Jemand wie der britische Musiker und Produzent Brian Eno sollte es in den 1980er Jahren schwer gehabt haben, könnte man meinen. Umgeben von Punk, New Wave, NDW, Pop und aufstrebendem Techno erscheint es in Nachbetrachtung fast schon unglaublich, dass ihm all das nichts anhaben konnte. Auf Enos Konto geht eine Fülle an Band-Projekten und Produktionen, die heute als zeitlos gelten. Berühmt wurde er als Mitglied der extraordinären britischen Band Roxy Music, mit der er deren beide ersten Alben Roxy Music (1972) und For Your Pleasure (1973) einspielte, auf denen abgedrehte und psychoaktive Songs wie Ladytron, The Bob, If There Is Something, Do The Strand, In Every Dreamhome A Heartache und The Bogus Man verewigt sind, die noch heute in die Köpfe von Liebhabern anspruchsvoller Musik dringen können.
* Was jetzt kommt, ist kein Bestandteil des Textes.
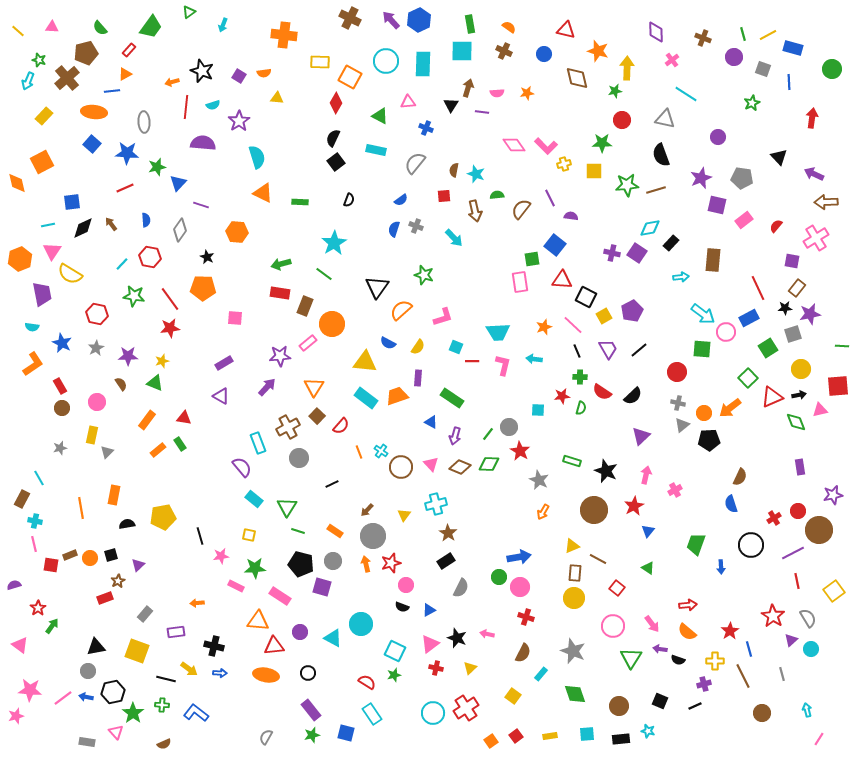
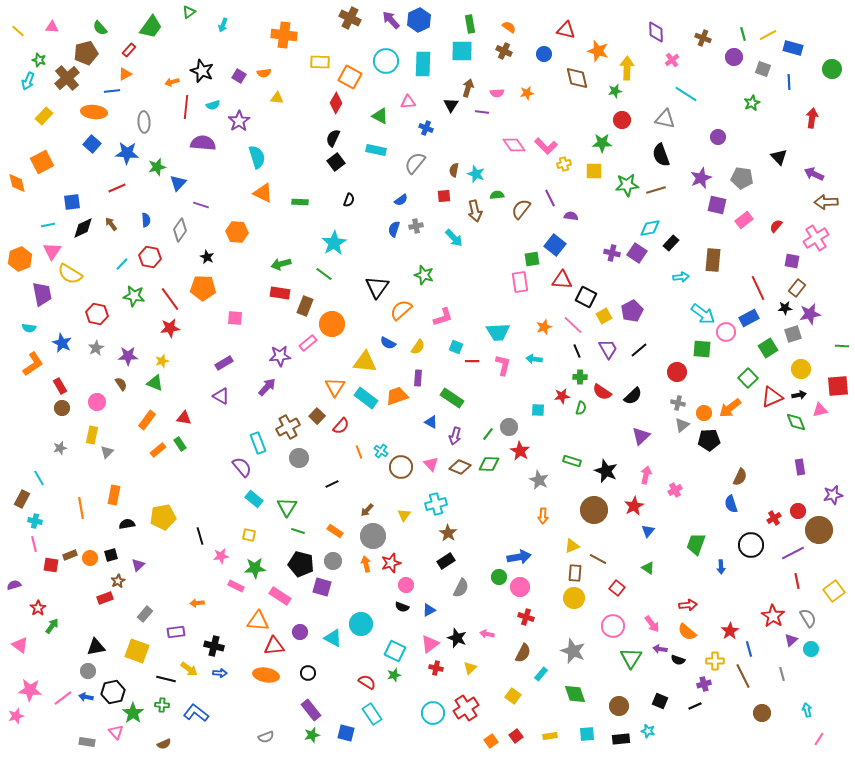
red line at (125, 188): moved 8 px left
gray cross at (416, 226): rotated 32 degrees counterclockwise
cyan semicircle at (32, 327): moved 3 px left, 1 px down
orange triangle at (314, 387): moved 21 px right
orange arrow at (543, 512): moved 4 px down; rotated 28 degrees counterclockwise
gray semicircle at (266, 737): rotated 140 degrees counterclockwise
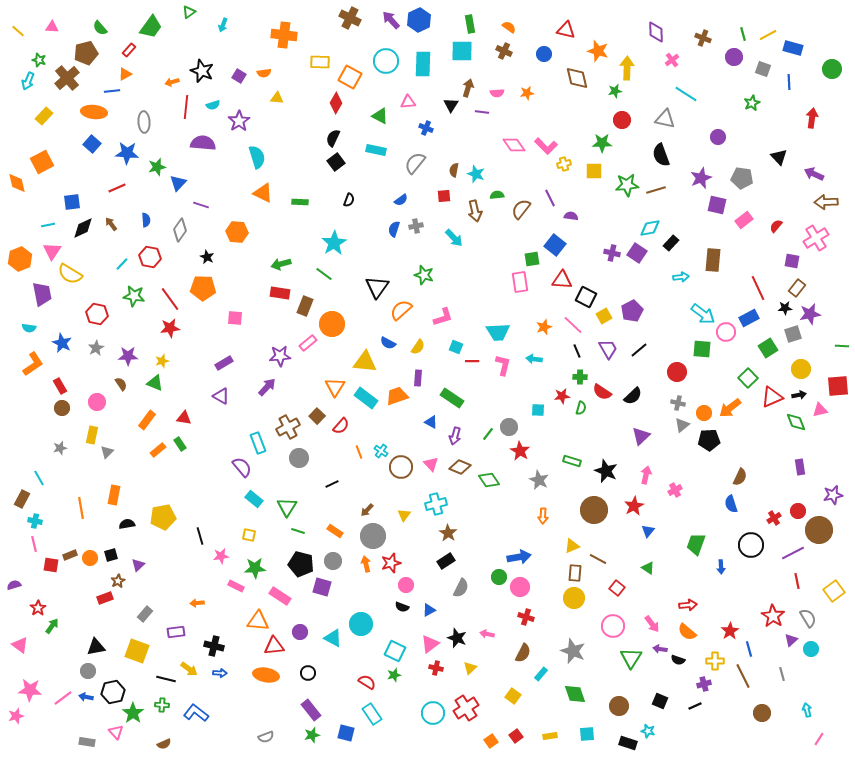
green diamond at (489, 464): moved 16 px down; rotated 55 degrees clockwise
black rectangle at (621, 739): moved 7 px right, 4 px down; rotated 24 degrees clockwise
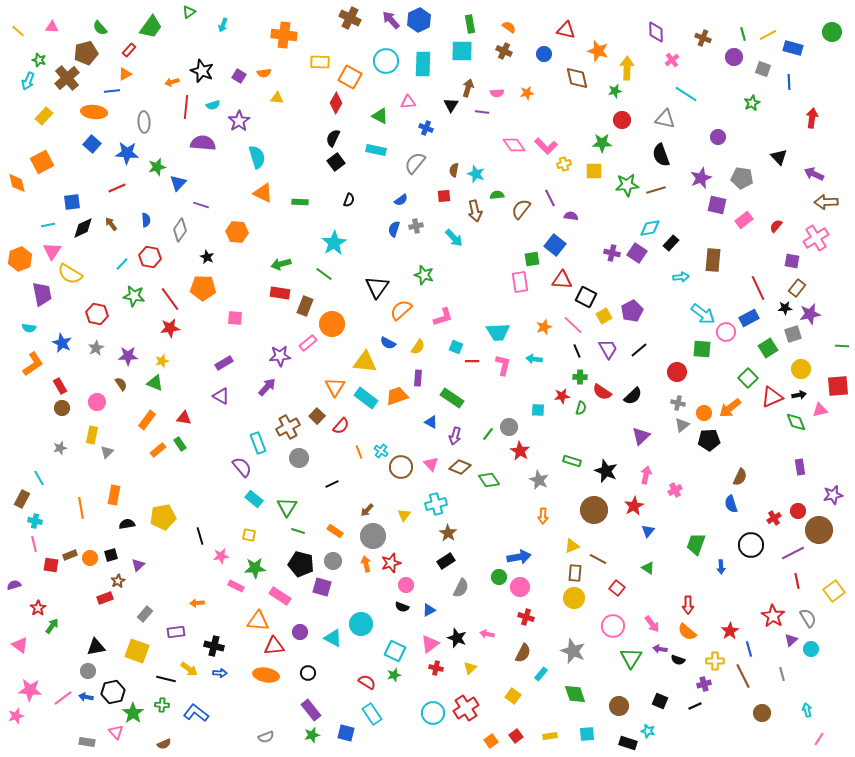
green circle at (832, 69): moved 37 px up
red arrow at (688, 605): rotated 96 degrees clockwise
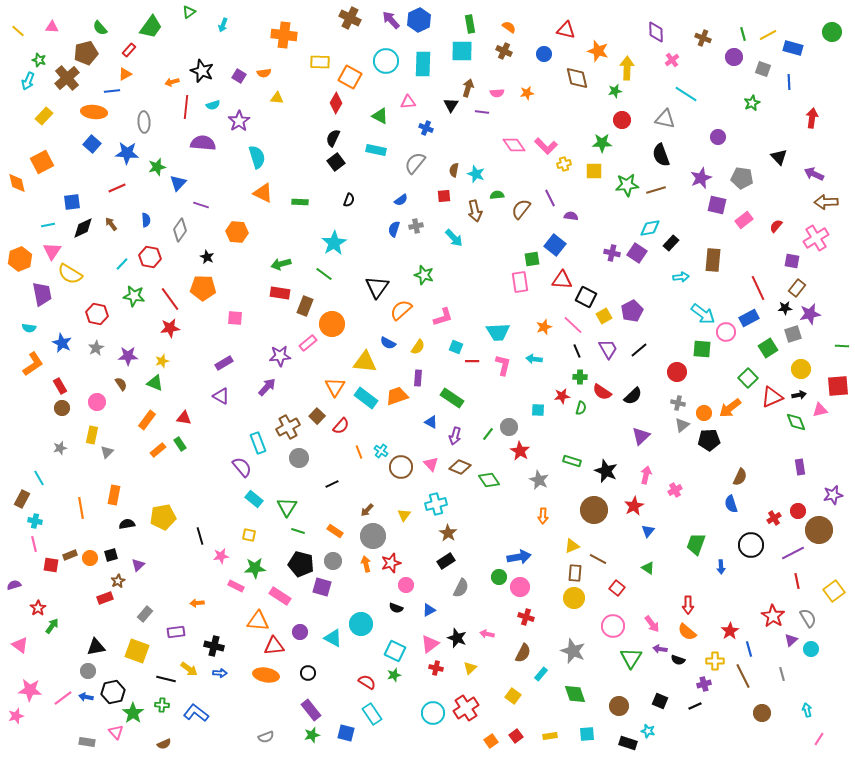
black semicircle at (402, 607): moved 6 px left, 1 px down
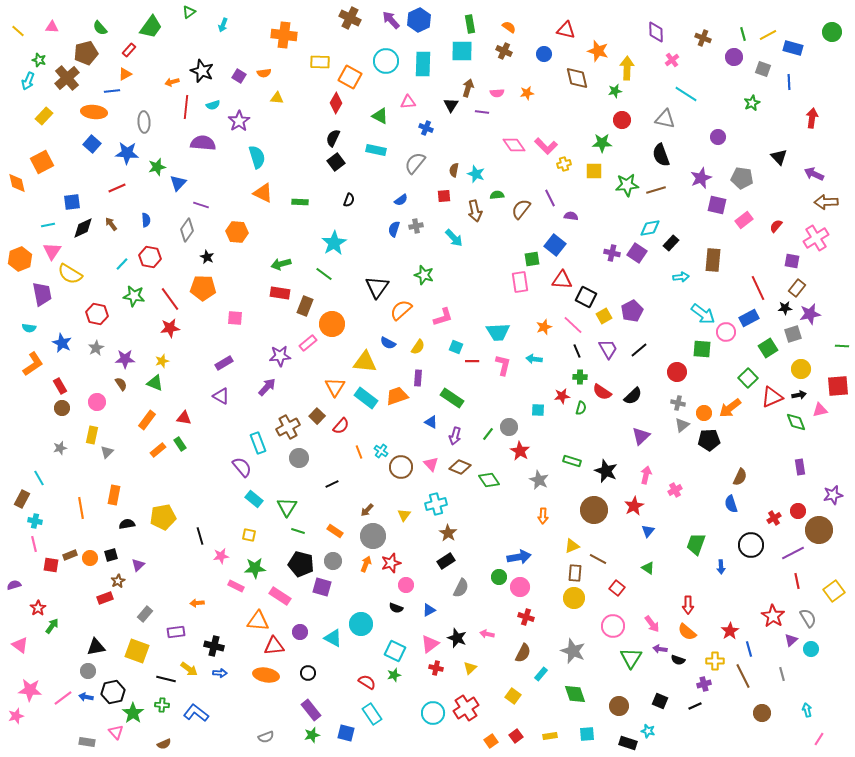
gray diamond at (180, 230): moved 7 px right
purple star at (128, 356): moved 3 px left, 3 px down
orange arrow at (366, 564): rotated 35 degrees clockwise
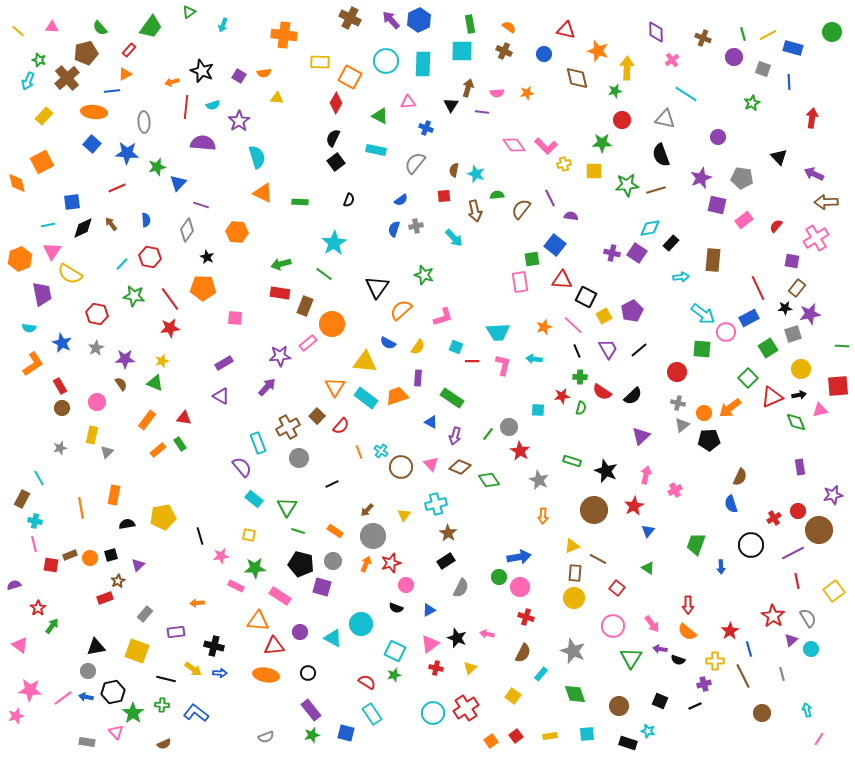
yellow arrow at (189, 669): moved 4 px right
Legendär ist Enos Zusammenarbeit und Wirken mit dem kongenialen Robert Fripp, Kopf von King Crimson und später League Of Gentlemen, Porcupine Tree und vielen anderen Projekten. Auf Enos Soloprojekten Here Come The Warm Jets, No Pussyfooting und Taking Tiger Mountain (by Strategy) – alle von 1974 – lässt sich das nachhören. Beide Köpfe wurden schon früh als Musikprofessoren bezeichnet. Legendär ist auch Enos Zusammenarbeit mit dem von seinem Ziggy-Stardust-Image sich emanzipierenden und zwischenzeitlich auf Soul und Funk umgestiegenen und in West-Berlin dann geradezu untergetauchten David Bowie. Drei Alben machte Eno mit dem damals als androgyn und magersüchtig wirkenden Bowie: Low, Heroes und Lodger (alle 1977). 1978 begann Enos Zusammenarbeit mit den Talking Heads, indem er auf deren Album More Things About Buildings And Food zunächst als Zusatzmusiker Percussion, Piano, Synthis und Gitarre spielte und als Koproduzent wirkte. Mit David Byrne, Kopf der Talking Heads, ging er knapp zwei Jahre später ins Studio, um eines seiner bis heute bestverkauften Alben einzuspielen: My Life In The Bush Of Ghosts.¹ Mehr als zehn zusätzliche Musiker wurden für das Album rekrutiert, darunter die Schlagzeuger John Cocksey und Chris Frantz. Letzterer ist ein alter Geselle Enos. Zum Einsatz kamen auch die Conga-Spieler Steve Scales und José Rossy und die Bassisten Bill Laswell, Tim Wright und Busta Jones. Das Ergebnis war ein Konzeptalbum, für das Töne und Klänge angeschlagen wurden, die zur damaligen Zeit auf Insel und Kontinent in der Breite ungewöhnlich waren. Obwohl der Begriff Weltmusik noch nicht Schule gemacht hatte, lässt sich das Album mühelos dahingehend verstehen, zumal vielfach Stimmen und Klänge arabischer Musiker zum Einsatz kommen, so von der Libanesin Dunya Yusin, der Ägypterin Samira Tewfik sowie Koranpredigten algerischer Muslime. Gewissermaßen als Gegengewicht kommt ein Versatzstück von Reverend Paul Morton aus New Orleans im Stück Regiment vor.
Galt Brian Eno in den 1970ern bereits seit seiner Zeit bei Roxy Music als Intellektualist in der britischen und darüber hinausgehenden Musikszene, unterstrich er diese Einschätzung und Reputation auch in den frühen 1980ern. Dass er ab 1984 die Alben von U2 produziert hat, kann durchaus unter dem Rubrum Jetzt- mach-ich-mal-richtig-Geld abgelegt werden. Es ist ja jederzeit legitim, einmal mal richtig Geld machen zu wollen. Vor allem, wenn man sich damit künstlerische Freiheit verschaffen kann. My Life In The Bush Of Ghosts ist nicht zuletzt Ausdruck dessen. Viele Bands rennen ihm seit über 30 Jahren die Türen ein. Einigen hat er zu Weltruhm verholfen. Etwa Coldplay. Er zählt längst zu den wichtigsten Produzenten Großbritanniens.